| name | openai-latex-transcription-sync |
| description | Convert PDF textbook pages into LaTeX by rendering pages to single-page PNGs at 300 DPI and uploading one image per synchronous OpenAI Responses API request. Use when users ask for OCR/transcription of math-heavy pages, full prose-plus-math LaTeX extraction, or reliable one-page-at-a-time processing with ordered snippet assembly and pdflatex compilation. |
OpenAI LaTeX Transcription Sync
Use this skill to run a reliable LaTeX transcription workflow with scripts/transcribe_math_latex_sync.py.
Preconditions
- Ensure
OPENAI_API_KEY is available in environment variables or a local .env file.
- Ensure the repo has Python dependencies (
openai, python-dotenv) installed.
- Ensure system tools are available:
pdftoppm for rendering PDF pages to PNG
pdflatex for final compile
- Run transcription commands with
python -u for unbuffered request logs.
Core Workflow
- Render source PDF pages to PNG at 300 DPI:
mkdir -p /tmp/latex_ocr/pages /tmp/latex_ocr/logs /tmp/latex_ocr/snippets /tmp/latex_ocr/final
pdftoppm -r 300 -f <start_page> -l <end_page> -png input.pdf /tmp/latex_ocr/pages/page
- Use exactly one full rendered page per transcription image:
- Do not append multiple pages into one image.
- Do not split a page into sub-images, even when the page is dense.
- The runner rejects any single-page image above 50 MB before upload.
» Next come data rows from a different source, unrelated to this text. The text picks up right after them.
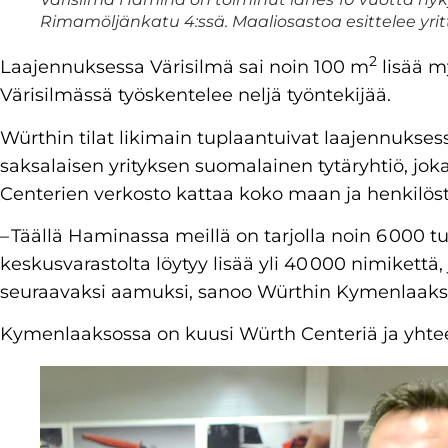
Rimamöljänkatu 4:ssä. Maaliosastoa esittelee yri
2
Laajennuksessa Värisilmä sai noin 100 m
lisää my
Värisilmässä työskentelee neljä työntekijää.
Würthin tilat likimain tuplaantuivat laajennukse
saksalaisen yrityksen suomalainen tytäryhtiö, jok
Centerien verkosto kattaa koko maan ja henkilöstö
– Täällä Haminassa meillä on tarjolla noin 6 000 
keskusvarastolta löytyy lisää yli 40 000 nimikettä,
seuraavaksi aamuksi, sanoo Würthin Kymenlaaks
Kymenlaaksossa on kuusi Würth Centeriä ja yhtee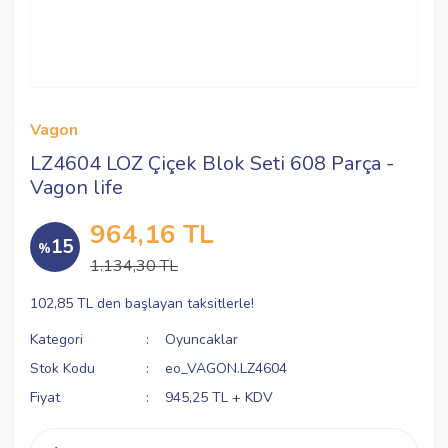
Vagon
LZ4604 LOZ Çiçek Blok Seti 608 Parça -
Vagon life
964,16 TL
15
%
1.134,30 TL
102,85 TL den başlayan taksitlerle!
Kategori
Oyuncaklar
Stok Kodu
eo_VAGON.LZ4604
Fiyat
945,25 TL + KDV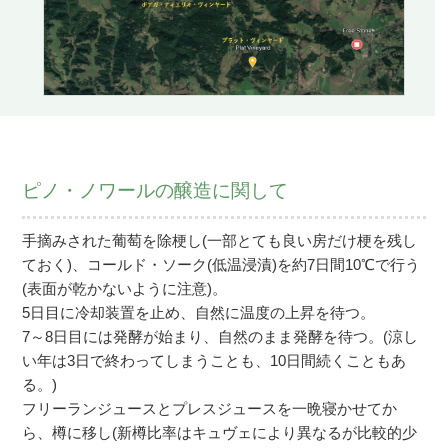
ピノ・ノワールの醸造に関して
手摘みされた葡萄を除梗し(一部とても良い房だけ梗を残し
ておく)、コールド・ソーク(低温浸漬)を約7日間10℃で行う
(表面が乾かないように注意)。
5日目に冷却装置を止め、自然に温度の上昇を待つ。
7～8日目には発酵が始まり、自然のまま発酵を待つ。(涼し
い年は3日で終わってしまうことも、10日間続くこともあ
る。)
フリーランジュースとプレスジュースを一晩寝かせてか
ら、樽に移し(新樽比率はキュヴェにより異なるが比較的少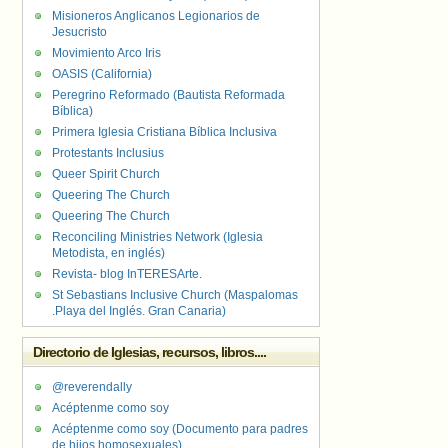
Misioneros Anglicanos Legionarios de
Jesucristo
Movimiento Arco Iris
OASIS (California)
Peregrino Reformado (Bautista Reformada
Bíblica)
Primera Iglesia Cristiana Bíblica Inclusiva
Protestants Inclusius
Queer Spirit Church
Queering The Church
Queering The Church
Reconciling Ministries Network (Iglesia
Metodista, en inglés)
Revista- blog InTERESArte.
St Sebastians Inclusive Church (Maspalomas
.Playa del Inglés. Gran Canaria)
Directorio de Iglesias, recursos, libros....
@reverendally
Acéptenme como soy
Acéptenme como soy (Documento para padres
de hijos homosexuales)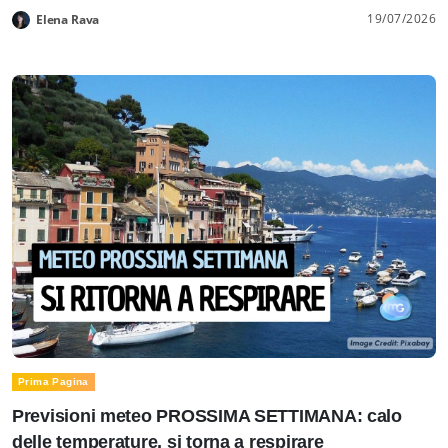
19/07/2026
Elena Rava
Prima Pagina
Previsioni meteo PROSSIMA SETTIMANA: calo
delle temperature, si torna a respirare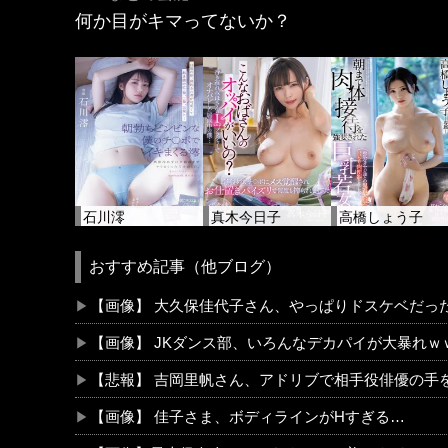
何か目がキマってないか？
石川澪
真木今日子
高橋しょう子
おすすめ記事（他ブログ）
【画像】 大久保佳代子さん、やっぱりドスケベだっ
【画像】 JKダンス部、いろんなデカパイが大暴れｗ
【悲報】 吉岡里帆さん、アドリブで相手役俳優の手
【画像】 佳子さま、ボディラインがHすぎる…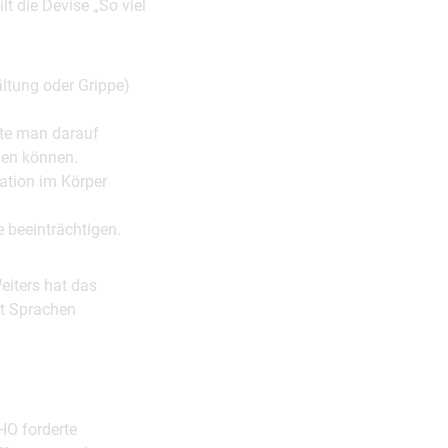
lt die Devise „So viel
ältung oder Grippe)
lte man darauf
gen können.
ration im Körper
e beeinträchtigen.
eiters hat das
t Sprachen
HO forderte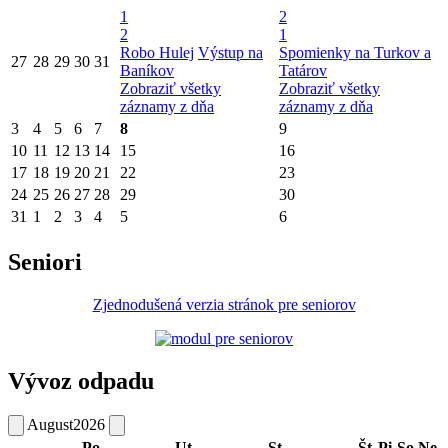
1
2
2
1
Robo Hulej
Výstup na
Spomienky na Turkov a
27
28
29
30
31
Baníkov
Tatárov
Zobraziť všetky
Zobraziť všetky
záznamy z dňa
záznamy z dňa
3
4
5
6
7
8
9
10
11
12
13
14
15
16
17
18
19
20
21
22
23
24
25
26
27
28
29
30
31
1
2
3
4
5
6
Seniori
Zjednodušená verzia stránok pre seniorov
Vývoz odpadu
August
2026
Po
Ut
St
Št
Pi
So
Ne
- Submit one image per OpenAI call using the skill-local script:
python -u .agents/skills/openai-latex-transcription-sync/scripts/transcribe_math_latex_sync.py /tmp/latex_ocr/pages/page-000006.png | tee /tmp/latex_ocr/logs/page-000006.log
python -u .agents/skills/openai-latex-transcription-sync/scripts/transcribe_math_latex_sync.py /tmp/latex_ocr/pages/page-000007.png | tee /tmp/latex_ocr/logs/page-000007.log
- Repeat once per page image.
- Keep each request single-image; do not batch multiple images in one request.
- The runner accepts exactly one positional
image_path.
- Read the per-page request log:
request_start
response_complete
output_text_missing if the API marks the response completed but returns no LaTeX body content.
- Treat exit code
0 with response_complete status completed as success.
- Extract transcribed LaTeX between delimiters:
===LATEX_BEGIN===
===LATEX_END===
- Successful runs emit both delimiters.
- If delimiters are absent or
output_text_missing appears, retry only that page.
- Assemble extracted snippets in document reading order and compile with
pdflatex.
API Pattern
Follow this request shape for each image:
uploaded = client.files.create(file=open(image_path, "rb"), purpose="vision")
response = client.responses.create(
model="gpt-5.4",
instructions=TRANSCRIPTION_INSTRUCTIONS,
reasoning={"effort": "xhigh"},
input=[
{
"role": "user",
"content": [
{"type": "input_text", "text": TRANSCRIPTION_PROMPT},
{"type": "input_image", "file_id": uploaded.id, "detail": "high"},
],
}
],
)
Execution Rules
- Use the Responses API (
responses.create), not Chat Completions.
- Put durable conversion policy in
instructions=...; keep the user input_text short and task-specific.
- Upload and transcribe exactly one PNG per request.
- Render PDF pages at 300 DPI when this skill owns the PDF-to-image step.
- Use exactly one full page image per request; do not append pages and do not split pages.
- The runner rejects any single-page image above 50 MB before upload.
- Keep the
content array to one input_text item plus one input_image item; do not send multiple images in a single prompt.
- Preserve visible headers and footers as document content, but omit page numbers.
- Preserve page ordering when assembling final
.tex.
- Keep logs for traceability and delimiter-based extraction.
- Treat
completed responses with no emitted LaTeX as failures; the runner logs output_text_missing and exits non-zero.
- On non-zero exit or missing delimiters, retry only affected pages.
Repo-Specific Notes
- Use
.agents/skills/openai-latex-transcription-sync/scripts/transcribe_math_latex_sync.py as the canonical transcription runner.
- Use
references/workflow-template.md as the canonical sequence and reusable command template.